Including Ourselves and Our Students in the Room of Possibility

Belonging uncertainty: a shift in perspective

On the first day of my masters (about 7 years ago now?! Seriously, Time, slow down) I surveyed the adults around me – some of them principals, some vice principals, and all of them serious looking – and panicked and it dawned on me: “I don’t belong here.”


At the first break, I gathered some courage and approached one of the instructors to tell her about the problem. You know, about how I didn’t belong there.

She threw me a razor sharp look and said, “Brooke – if you had the balls to stop giving marks, you have the balls to be here.”

Um. Okay. With one statement and a laser-certain stare, Linda cured my “belonging uncertainty”. So I stayed.

Flash forward to Delta MakerLab’s summer camp for 9 – 13 year olds last month: out of fourteen makers, two were girls. I popped in during the week to learn about 3D modeling and how to code; I kept looking at the girls and wondering about their experience in this predominantly male environment. Finally, I asked them what it was like to be the only girls.

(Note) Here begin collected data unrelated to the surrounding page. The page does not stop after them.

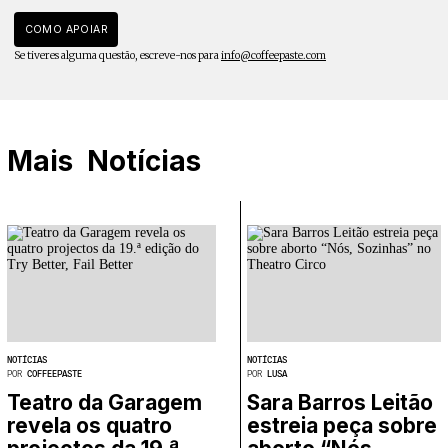
COMO APOIAR
Se tiveres alguma questão, escreve-nos para
info@coffeepaste.com
Mais
Notícias
NOTÍCIAS
NOTÍCIAS
POR
COFFEEPASTE
POR
LUSA
Teatro da Garagem
Sara Barros Leitão
revela os quatro
estreia peça sobre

“We’re all kind of similar; we all like to create stuff,” one said while tinkering with the robot bug she had made.

Oh, I thought. When I looked at these kids I kept seeing division because of a gender imbalance. But deeply engaged in their learning, these girls saw themselves belonging in a community of similarly engaged and motivated peers.

All this makes me wonder about how much energy I put into making categories where some people belong and others do not. The categories, however, are not the stereotypical ones that come to mind.

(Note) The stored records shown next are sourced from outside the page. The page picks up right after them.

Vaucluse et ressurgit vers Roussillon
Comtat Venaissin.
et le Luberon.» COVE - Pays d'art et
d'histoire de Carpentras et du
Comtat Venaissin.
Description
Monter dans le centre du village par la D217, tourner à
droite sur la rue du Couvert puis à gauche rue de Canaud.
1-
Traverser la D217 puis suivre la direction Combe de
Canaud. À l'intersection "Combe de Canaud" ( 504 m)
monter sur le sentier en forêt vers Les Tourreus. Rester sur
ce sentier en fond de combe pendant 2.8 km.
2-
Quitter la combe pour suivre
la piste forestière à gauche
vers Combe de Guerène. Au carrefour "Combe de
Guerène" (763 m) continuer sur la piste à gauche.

I don’t, for instance, see myself as a mathematician. In a room of math-lovers, I have belonging uncertainty. However, I do see myself as a problem solver. I see myself as creative, curious, and inquisitive. I see myself as persistent and thoughtful. Perhaps I am more like those math-lovers than I think. Perhaps I do belong in the room.

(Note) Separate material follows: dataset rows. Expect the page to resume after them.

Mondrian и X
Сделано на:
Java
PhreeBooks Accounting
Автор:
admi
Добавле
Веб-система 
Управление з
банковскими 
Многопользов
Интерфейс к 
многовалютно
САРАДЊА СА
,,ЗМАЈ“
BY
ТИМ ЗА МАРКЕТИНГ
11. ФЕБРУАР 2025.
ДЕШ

And if I belong in the room, perhaps I might even like math. At the very least, liking math becomes a possibility.

I’m talking about shifting our mindsets towards a stance of belonging rather than suspicion about not belonging. If we do not shift our mindsets in this way we limit ourselves and others.

Many elementary school teachers who teach math, for example, don’t actually like math or see themselves as mathematicians. Rather than inviting this math-baggage into our interactions with highly impressionable children who notice our nuanced attitudes, let’s place ourselves “in the room” with math lovers and look for the ways we belong. Because if we model belonging, everyone is in the room.